A semiring (S, +, *, 0, 1) is an algebraic structure with:
- A set S of values
- An "addition" operation + (commutative, associative, with identity 0)
- A "multiplication" operation * (associative, with identity 1)
- Multiplication distributes over addition: a * (b + c) = a*b + a*c
By choosing different semirings, the same algorithm computes different quantities:
- Real semiring (R, +, *, 0, 1): Standard sum-product computes marginal probabilities.
- Log semiring (R union {-inf}, logsumexp, +, -inf, 0): Numerically stable version of the real semiring, operating in log-space.
- Max-plus (tropical) semiring (R union {-inf}, max, +, -inf, 0): Computes the Viterbi (most likely) path.
- Boolean semiring ({0,1}, OR, AND, 0, 1): Computes reachability/satisfiability.

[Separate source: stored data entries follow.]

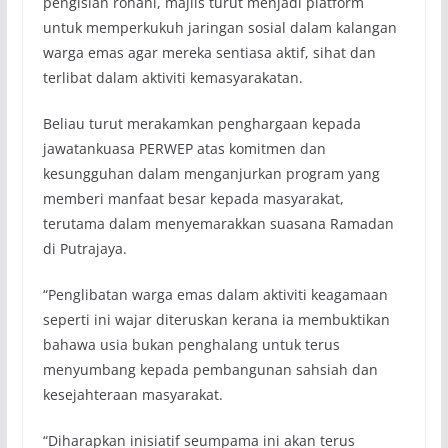
pengisian rohani, majlis turut menjadi platform
untuk memperkukuh jaringan sosial dalam kalangan
warga emas agar mereka sentiasa aktif, sihat dan
terlibat dalam aktiviti kemasyarakatan.
Beliau turut merakamkan penghargaan kepada
jawatankuasa PERWEP atas komitmen dan
kesungguhan dalam menganjurkan program yang
memberi manfaat besar kepada masyarakat,
terutama dalam menyemarakkan suasana Ramadan
di Putrajaya.
“Penglibatan warga emas dalam aktiviti keagamaan
seperti ini wajar diteruskan kerana ia membuktikan
bahawa usia bukan penghalang untuk terus
menyumbang kepada pembangunan sahsiah dan
kesejahteraan masyarakat.
“Diharapkan inisiatif seumpama ini akan terus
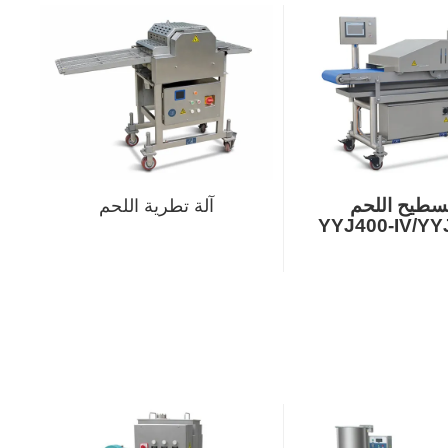
تسطيح اللحم
آلة تطرية اللحم
YYJ400-IV/YY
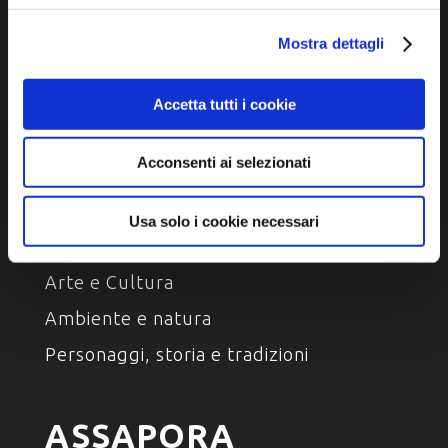
Privacy policy
Cookie policy
Mostra dettagli
Dichiarazione di accessibilità
Accetta tutti i cookie
Acconsenti ai selezionati
Usa solo i cookie necessari
SCOPRI
Arte e Cultura
Ambiente e natura
Personaggi, storia e tradizioni
ASSAPORA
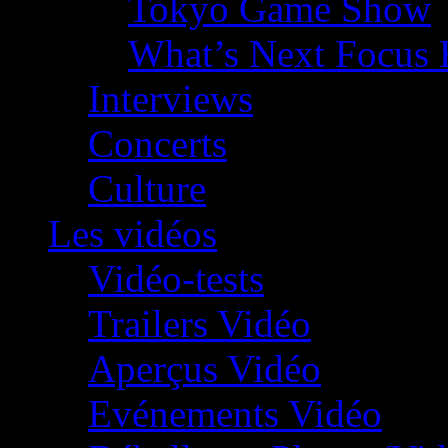
Tokyo Game Show
What’s Next Focus 
Interviews
Concerts
Culture
Les vidéos
Vidéo-tests
Trailers Vidéo
Aperçus Vidéo
Evénements Vidéo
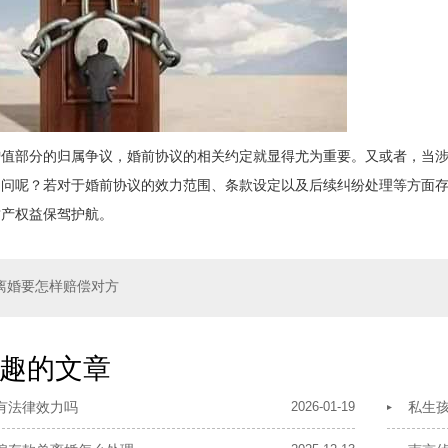
增值部分的归属争议，婚前协议的相关约定就显得尤为重要。又或者，当
问呢？若对于婚前协议的效力范围、条款设定以及后续纠纷处理等方面存
财产权益保驾护航。
离婚要怎样赔偿对方
趣的文章
有法律效力吗
2026-01-19
私生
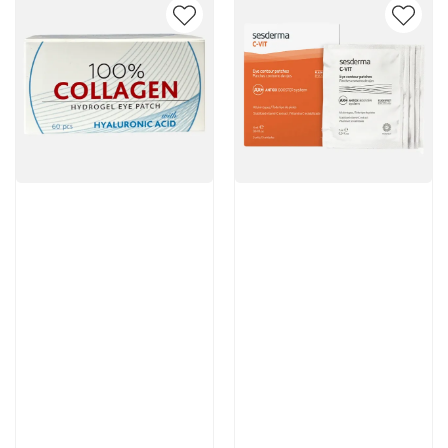
Артикул:
Артикул:
3 950 руб
5 376 руб
В корзину
В корзину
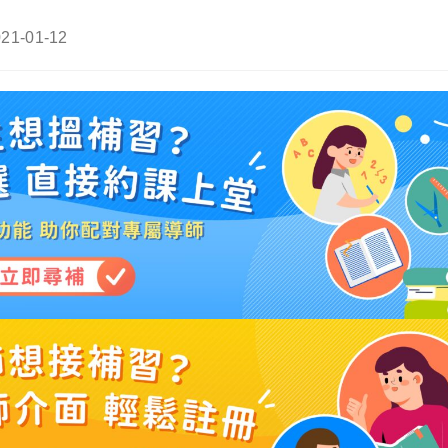
st
21-01-12
t
dified:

- Expectation semiring: Computes expected values (useful for computing gradients of log-partition functions).
This abstraction is particularly powerful for:
- Hidden Markov Models: Forward-backward (marginals) and Viterbi (MAP) use the same algorithm with different semirings.
- Context-free grammars: Inside-outside (marginals) and CYK (best parse) are semiring-parameterized.
- Factor graphs: Sum-product and max-product belief propagation differ only in the semiring.
Usage
Use algebraic semirings when:
- Implementing dynamic programming algorithms that need to compute different quantities (marginals, MAP, gradients).
- Building generic sum-product engines for graphical model inference.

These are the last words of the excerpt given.